In November, there’s typically more election-day turnout, which could help Campos, but Chiu’s campaign has clearly been effective at getting the early votes out – something Campos will also need to do in his strongholds.
Expect a lot, lot, lot of mail, appearances, handshaking, and door-to-door contact in Noe Valley, the Castro, and Potrero Hill, where the two were just a few points apart.
Mayor Ed Lee announced at the Board of Supervisors today that business and labor have come together on a deal for a new minimum-wage law. SEIU Local 1021 has been pushing for a $15 an hour minimum, and was working to collect signatures on a ballot measure for the fall. Under the deal, the plan will be amended to set the minimum at $12.25 an hour as of May 1, 2015, $13 as of July 1, 2016, $14 in July, 2017 and $15 in July, 2018. The new consensus plan will now go on the November ballot with broad citywide support.
Airbnb, not satisfied with running an operation that relies on people violating city laws against short-term rentals, has moved from the hotel business into the restaurant business.
The company is experimenting with the notion of hosted dinner parties, for pay, with Airbnb (of course) taking a cut. The problem, as SF Weekly reports, is that the Department of Public Health regulates restaurants, and you can’t just start one up (however much you call it “sharing”) without a permit. In other words, this is illegal.
So, of course, is running a hotel without a permit. I await an effort by Airbnb to get a supervisor to introduce legislation retroactively legalizing sharing restaurants.
Sup. Jane Kim has housing legislation that’s been in the works for more than a year; it would attempt to make sure that at least 30 percent of all new housing that’s built is at least somewhat affordable. This comes out of long discussions among housing activists, based on the concept that the city’s own General Plan calls for 60 percent of all new housing to be below-market rate and the city’s regional responsibility for affordable housing is far above what we’re now producing.

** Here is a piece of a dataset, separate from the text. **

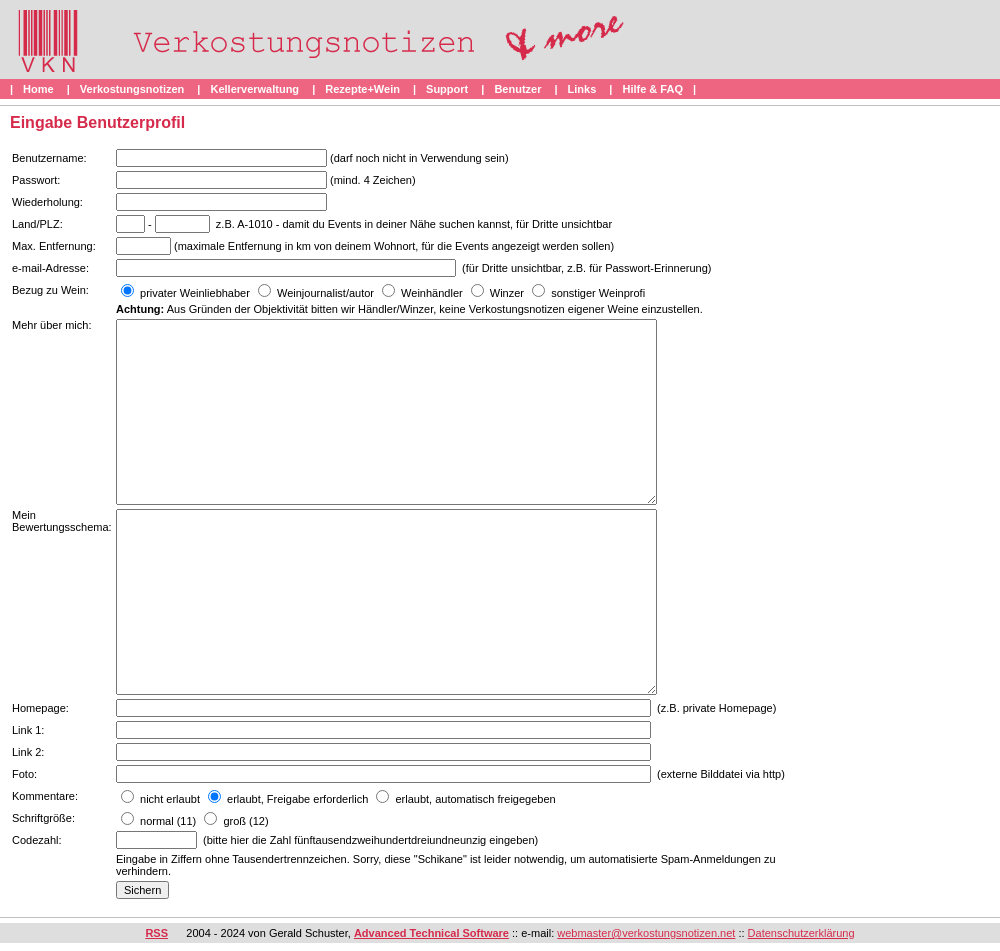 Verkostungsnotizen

At first, there was discussion of a moratorium on new market-rate housing until the city reached some affordable-housing standard; the idea was that market-rate developers, who are making a vast fortune in San Francisco, would be willing to pay up for more lower cost housing if they faced a threat of losing their gold mines. That, it turns out, violates state law, so the housing advocates moved to the idea of a “dashboard” – a way to track how close the city has come to meeting affordable housing goals – and system for slowing down the luxury condos if the BMR units were falling too far behind.
Her proposal doesn’t stop market-rate housing; it just mandates that, if the ratio of housing for the rich hits more than 70 percent of all new housing, any further high-end projects would need a conditional use authorization. That’s another step in the planning process.
Setting a goal of 30 percent affordable housing is only half of what the city’s own planners say is needed; the Kim legislation is hardly a radical step.
But I’m now getting the impression that the mayor might be against this – because Randy Shaw at Beyond Chron is describing it as a “civil war.” Shaw is a close ally of the mayor. His argument is pretty astonishing for someone in the affordable housing world. The only opponent he cites is Gabriel Metcalf of SPUR. Weird.
Sup. David Campos won a big victory today when his measure to close a loophole in the city’s health-care ordinance passed with a veto-proof majority.
Campos has been talking for months about preventing employers from taking back money that was set aside for worker health costs. He convinced seven colleagues to sign on with a deal that guarantees 60 percent of the money set aside for workers can’t be taken back – with that number rising to 80 percent in 2016 and 100 percent in 2017.
We’re talking about 26,000 people who, even under Obamacare, don’t have adequate access to health care.
Campos started off with Sups. John Avalos, Jane Kim, Eric Mar, Norman Yee, and Malia Cohen as cosponsors. On board with the amendments he added were Sups. London Breed and Mark Farrell – two supervisors who are often not on the side of Campos on economic issues. Missing from that list: Sup. David Chiu.
Campos, in other words, managed to put together a consensus plan without the board president playing a role.
In the end, the measure passed unanimously.